Baker passed away in 1988 while Dame Diana is still with us, happily in her seventies and hopefully still going strong. I understand she will be doing a couple of appearances on tv series this year, including Dr Who. They would appear to be quite different yet they may be much more similar than one might first imagine. I think they appeal to me because both of them strongly go their own way. Dame Diana was the first major actress to appear nude onstage(Abelard and Heloise) and has lead a strong and unconventional life. Baker to the end ignored trends in jazz and music and played his music. And he chose to lead a very vagabond life traveling through Europe and Japan playing gig after gig.....

Another similarity is that they both strongly cross certain boundaries effortlessly. Dame Diana' Emma Peel has become and will continue to be a social archetype. She was a sexy woman whose intelligence and personal power enhanced the sexiness. Her use of martial arts in 'The Avengers' series is what drew me into martial arts and eventually into Aikido. Baker rose to prominence in the early to mid fifties, Eisenhower America, in which according to one interviewee in the 'Lets Get Lost ' documentary, and his fluid creative music which contained so much feeling was definitely at odds with the male image of the day, which was more like that of a fullback in football......So Dame Diana a powerful woman, and Chet a creative male not afraid to express his feelings through music.
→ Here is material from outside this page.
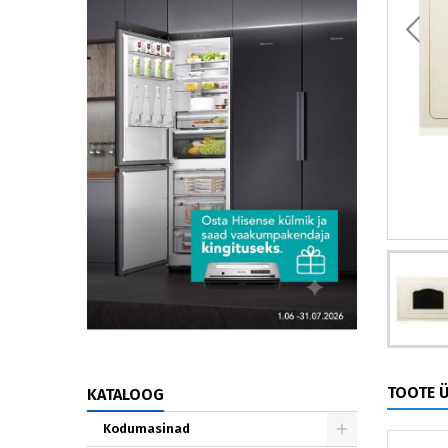
TOOTE 
KATALOOG
Kodumasinad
So here they are somewhat together, pictures of her juxtaposed to my and Dennis's rendition of one of his signature songs.....According to Artt Frank the Baker that comes forward in the documentary was not the Baker he himself knew. I agree with him. I think Baker got caught up in Weber's commentary on ageing. Clips of Chet as the golden boy of his youth are contrasted with a much older version of him. He is not really allowed to play the trumpet, with the inference that his playing grew weak as he got older, not the case by the way. The Baker family is in my estimation set up to be less than they are for the camera, which is unfortunate. And there is almost a cat fight like atmosphere when the women in Baker's life are put on camera. My sense is you understand Chet through his music.The documentary will lead you astray.
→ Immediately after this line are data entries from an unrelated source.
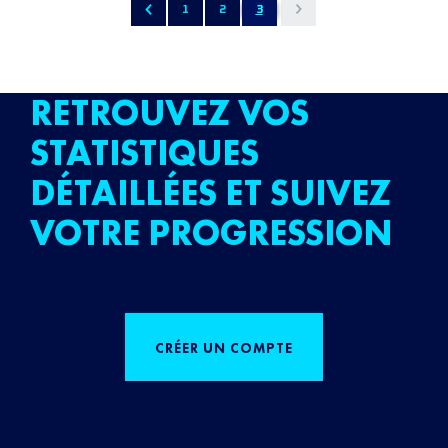
1
2
3
RETROUVEZ VOS
STATISTIQUES
DÉTAILLÉES ET SUIVEZ
VOTRE PROGRESSION
CRÉER UN COMPTE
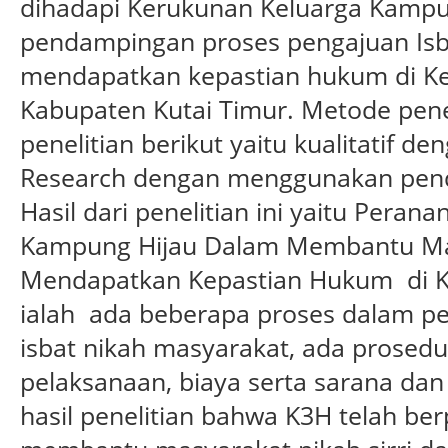
dihadapi Kerukunan Keluarga Kampu
pendampingan proses pengajuan Isb
mendapatkan kepastian hukum di Ke
Kabupaten Kutai Timur. Metode pene
penelitian berikut yaitu kualitatif den
Research dengan menggunakan pendek
Hasil dari penelitian ini yaitu Pera
Kampung Hijau Dalam Membantu Ma
Mendapatkan Kepastian Hukum di K
ialah ada beberapa proses dalam 
isbat nikah masyarakat, ada prosed
pelaksanaan, biaya serta sarana da
hasil penelitian bahwa K3H telah be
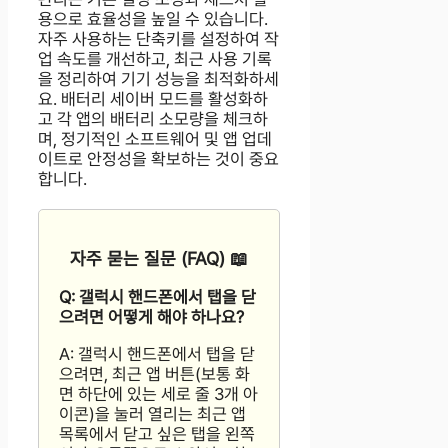
용으로 효율성을 높일 수 있습니다.
자주 사용하는 단축키를 설정하여 작
업 속도를 개선하고, 최근 사용 기록
을 정리하여 기기 성능을 최적화하세
요. 배터리 세이버 모드를 활성화하
고 각 앱의 배터리 소모량을 체크하
며, 정기적인 소프트웨어 및 앱 업데
이트로 안정성을 확보하는 것이 중요
합니다.
자주 묻는 질문 (FAQ) 📖
Q: 갤럭시 핸드폰에서 탭을 닫
으려면 어떻게 해야 하나요?
A: 갤럭시 핸드폰에서 탭을 닫
으려면, 최근 앱 버튼(보통 화
면 하단에 있는 세로 줄 3개 아
이콘)을 눌러 열리는 최근 앱
목록에서 닫고 싶은 탭을 왼쪽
And with Dame Diana, the ageing question comes forth as well. Emma Peel will always be immortalized to be in her late twenties. Dame Diana for all her talent is now way past her Emma Peel years. She did a series of Mrs Bradley mysteries that I really liked. I wish she had done more in the way of films and tv so that her work, largely stage in Britain, would have been much more accesible to me. I find interviews of her at her present age quite interesting and she is indeed beautiful......And of course Emma Peel in her seventies is still quite formidable......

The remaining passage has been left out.